New Forecasting Papers 2011-02-15

In this issue we have A Comparison of Forecasting Procedures for Macroeconomic Series: the Contribution of Structural Break Models, Role of Rules of Thumb in Forecasting Foreign Tourist Arrival: A Case Study of India, Modelling and Forecasting Noisy Realized Volatility, and more.
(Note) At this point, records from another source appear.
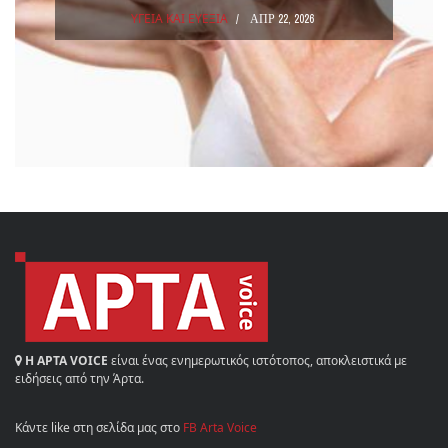
ΥΓΕΙΑ ΚΑΙ ΕΥΕΞΙΑ
ΑΠΡ 22, 2026
Η ΑΡΤΑ VOICE
είναι ένας ενημερωτικός ιστότοπος, αποκλειστικά με
ειδήσεις από την Άρτα.
Κάντε like στη σελίδα μας στο
FB Arta Voice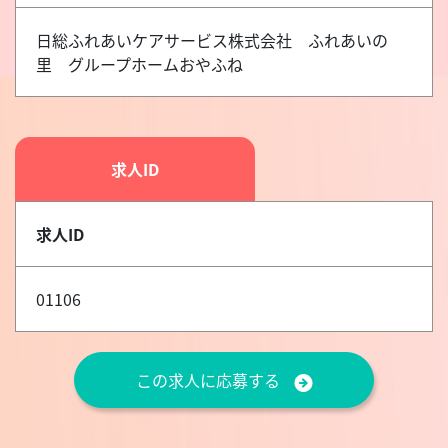
日総ふれあいケアサービス株式会社 ふれあいの
里 グループホームおやふね
求人ID
求人ID
01106
この求人に応募する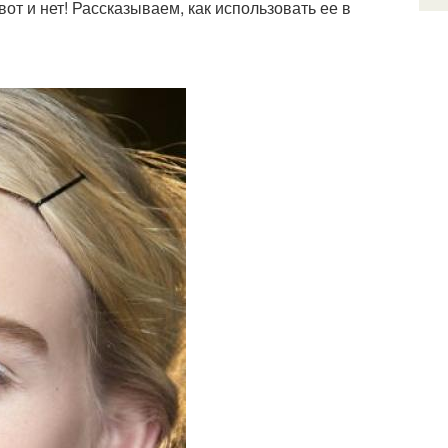
от и нет! Рассказываем, как использовать ее в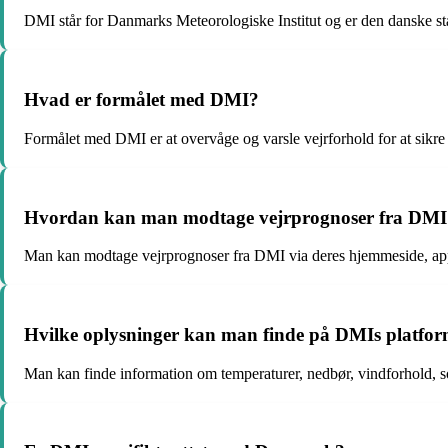
DMI står for Danmarks Meteorologiske Institut og er den danske sta
Hvad er formålet med DMI?
Formålet med DMI er at overvåge og varsle vejrforhold for at sikre
Hvordan kan man modtage vejrprognoser fra DMI
Man kan modtage vejrprognoser fra DMI via deres hjemmeside, app
Hvilke oplysninger kan man finde på DMIs platfo
Man kan finde information om temperaturer, nedbør, vindforhold, 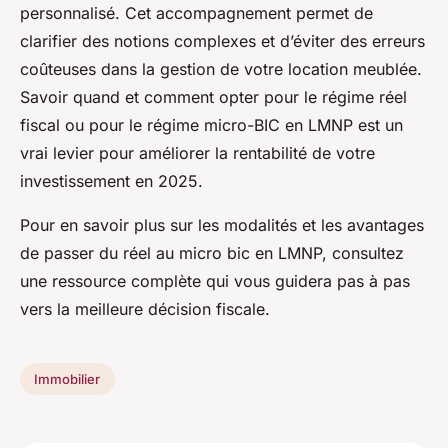
personnalisé. Cet accompagnement permet de
clarifier des notions complexes et d’éviter des erreurs
coûteuses dans la gestion de votre location meublée.
Savoir quand et comment opter pour le régime réel
fiscal ou pour le régime micro-BIC en LMNP est un
vrai levier pour améliorer la rentabilité de votre
investissement en 2025.
Pour en savoir plus sur les modalités et les avantages
de passer du réel au micro bic en LMNP, consultez
une ressource complète qui vous guidera pas à pas
vers la meilleure décision fiscale.
Immobilier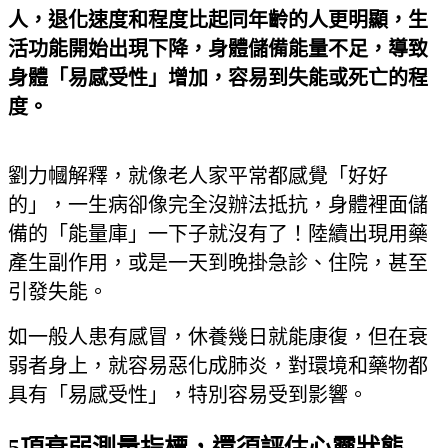
人，退化速度和程度比起同年齡的人更明顯，生
活功能開始出現下降，身體儲備能量不足，導致
身體「易感受性」增加，容易到失能或死亡的程
度。
劉力幗解釋，就像老人家平常都感覺「好好
的」，一生病卻像完全沒辦法抵抗，身體裡面儲
備的「能量庫」一下子就沒有了！陸續出現用藥
產生副作用，或是一天到晚掛急診、住院，甚至
引發失能。
如一般人患有感冒，休養幾日就能康復，但在衰
弱者身上，就容易惡化成肺炎，對環境和藥物都
具有「易感受性」，特別容易受到影響。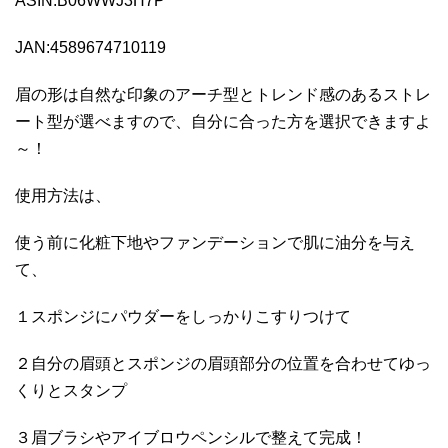
ASIN:B06WWJ3H7P
JAN:4589674710119
眉の形は自然な印象のアーチ型とトレンド感のあるストレ
ート型が選べますので、自分に合った方を選択できますよ
～！
使用方法は、
使う前に化粧下地やファンデーションで肌に油分を与え
て、
１スポンジにパウダーをしっかりこすりつけて
２自分の眉頭とスポンジの眉頭部分の位置を合わせてゆっ
くりとスタンプ
３眉ブラシやアイブロウペンシルで整えて完成！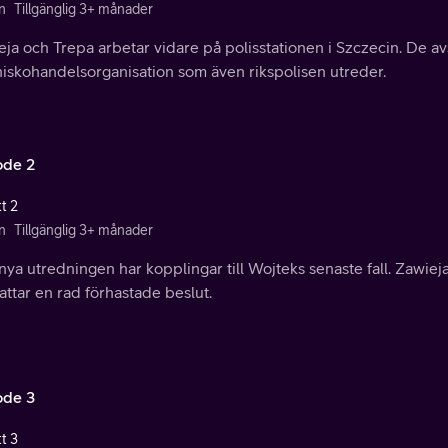
n
Tillgänglig 3+ månader
ja och Trepa arbetar vidare på polisstationen i Szczecin. De av
iskohandelsorganisation som även rikspolisen utreder.
ode 2
t 2
n
Tillgänglig 3+ månader
ya utredningen har kopplingar till Wojteks senaste fall. Zawiej
attar en rad förhastade beslut.
ode 3
t 3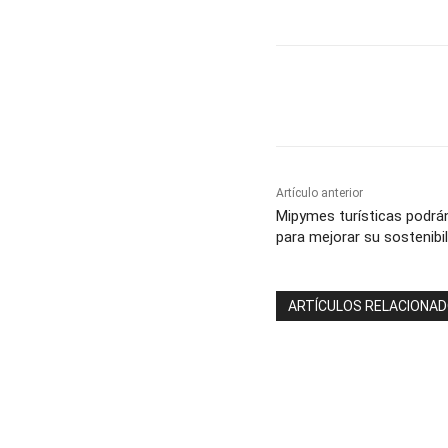
Cuota
Artículo anterior
Mipymes turísticas podrá
para mejorar su sostenibi
ARTÍCULOS RELACIONA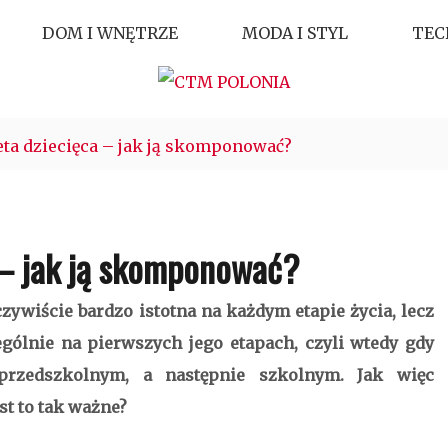
DOM I WNĘTRZE
MODA I STYL
TEC
eta dziecięca – jak ją skomponować?
 – jak ją skomponować?
ywiście bardzo istotna na każdym etapie życia, lecz
ególnie na pierwszych jego etapach, czyli wtedy gdy
rzedszkolnym, a następnie szkolnym. Jak więc
st to tak ważne?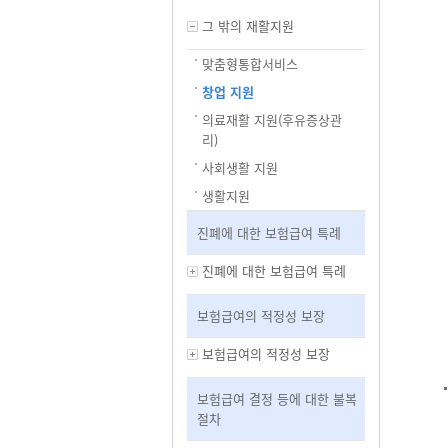
그 밖의 재활지원
맞춤형통합서비스
창업 지원
의료재활 지원(후유증상관
리)
사회생활 지원
생활지원
진폐에 대한 보험급여 특례
진폐에 대한 보험급여 특례
보험급여의 적정성 보장
보험급여의 적정성 보장
보험급여 결정 등에 대한 불복
절차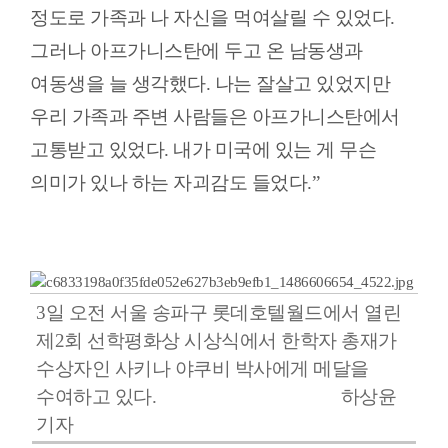
정도로 가족과 나 자신을 먹여살릴 수 있었다.
그러나 아프가니스탄에 두고 온 남동생과
여동생을 늘 생각했다. 나는 잘살고 있었지만
우리 가족과 주변 사람들은 아프가니스탄에서
고통받고 있었다. 내가 미국에 있는 게 무슨
의미가 있나 하는 자괴감도 들었다.”
3일 오전 서울 송파구 롯데호텔월드에서 열린
제2회 선학평화상 시상식에서 한학자 총재가
수상자인 사키나 야쿠비 박사에게 메달을
수여하고 있다. 하상윤
기자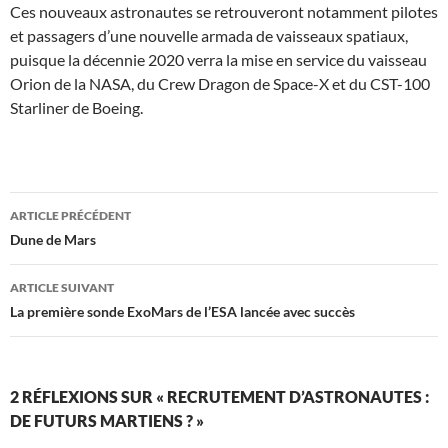
Ces nouveaux astronautes se retrouveront notamment pilotes
et passagers d’une nouvelle armada de vaisseaux spatiaux,
puisque la décennie 2020 verra la mise en service du vaisseau
Orion de la NASA, du Crew Dragon de Space-X et du CST-100
Starliner de Boeing.
Navigation
ARTICLE PRÉCÉDENT
des
Dune de Mars
articles
ARTICLE SUIVANT
La première sonde ExoMars de l’ESA lancée avec succès
2 RÉFLEXIONS SUR « RECRUTEMENT D’ASTRONAUTES :
DE FUTURS MARTIENS ? »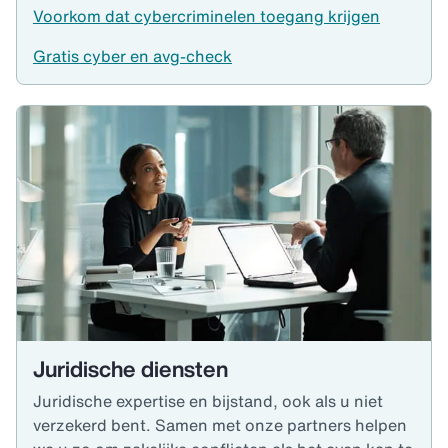
Voorkom dat cybercriminelen toegang krijgen
Gratis cyber en avg-check
Juridische diensten
Juridische expertise en bijstand, ook als u niet
verzekerd bent. Samen met onze partners helpen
  1. A Comparison of Forecasting Procedures for Macroeconomic Series: the Contribution of Structural Break Models

Date:

2011

By:

Luc Bauwens
Gary Koop
Dimitris Korobilis
Jeroen V.K. Rombouts

URL:

http://d.repec.org/n?u=RePEc:lvl:lacicr:1104&r=for

This paper compares the forecasting performance of different models which have been proposed for forecasting in the presence of structural breaks. These models differ in their treatment of the break process, the parameters defining the model which applies in each regime and the out-of-sample probability of a break occurring. In an extensive empirical evaluation involving many important macroeconomic time series, we demonstrate the presence of structural breaks and their importance for forecasting in the vast majority of cases. However, we find no single forecasting model consistently works best in the presence of structural breaks. In many cases, the formal modeling of the break process is important in achieving good forecast performance. However, there are also many cases where simple, rolling OLS forecasts perform well.

Keywords:

Forecasting, change-points, Markov switching, Bayesian inference

JEL:

C11

  1. Role of Rules of Thumb in Forecasting Foreign Tourist Arrival: A Case Study of India

Date:

2011-01-31

By:

Bhattacharya, Kaushik

URL:

http://d.repec.org/n?u=RePEc:pra:mprapa:28515&r=for

The paper examines forecast performances of some popular rules of thumb vis-à-vis more sophisticated time series models in the specific context of foreign tourist arrival in India. Among all forecasting approaches attempted in the study, exponential smoothing (ES) and ARIMA provided the best short-term forecasts, closely followed by autoregressive distributed lag (ADL) models. These results are largely in agreement with cross-country findings on tourism forecast. Foreign tourist arrival data in India, however, displayed a regularity that did not change substantially even in the face of major global or local events. Given the regularity, our study suggests that rules of thumb can play an important practical part in short-term forecasts of tourist arrival in India. Our study, however, reveals that forecasts from such thumb rules could be improved substantially through simple residual corrections and incorporation of other information available in the public domain.

Keywords:

Tourism; Tourist Arrival; Forecasting; Rules of Thumb; Exponential Smoothing; ARIMA; ADL

JEL:

C22

  1. Modelling and Forecasting Noisy Realized Volatility

Date:

2011-01

By:

Manabu Asai (Faculty of Economics, Soka University)
Michael McAleer (Erasmus University Rotterdam, Tinbergen Institute, The Netherlands, and Institute of Economic Research, Kyoto University)
Marcelo C. Medeiros (Department of Economics, Pontifical Catholic University of Rio de Janeiro)

URL:

http://d.repec.org/n?u=RePEc:kyo:wpaper:758&r=for

Several methods have recently been proposed in the ultra high frequency financial literature to remove the effects of microstructure noise and to obtain consistent estimates of the integrated volatility (IV) as a measure of ex-post daily volatility. Even bias-corrected and consistent realized volatility (RV) estimates of IV can contain residual microstructure noise and other measurement errors. Such noise is called “realized volatility error”. Since such errors are ignored, we need to take account of them in estimating and forecasting IV. This paper investigates through Monte Carlo simulations the effects of RV errors on estimating and forecasting IV with RV data. It is found that: (i) neglecting RV errors can lead to serious bias in estimators; (ii) the effects of RV errors on one-step ahead forecasts are minor when consistent estimators are used and when the number of intraday observations is large; and (iii) even the partially corrected R2 recently proposed in the literature should be fully corrected for evaluating forecasts. This paper proposes a full correction of R2 . An empirical example for S&P 500 data is used to demonstrate the techniques developed in the paper.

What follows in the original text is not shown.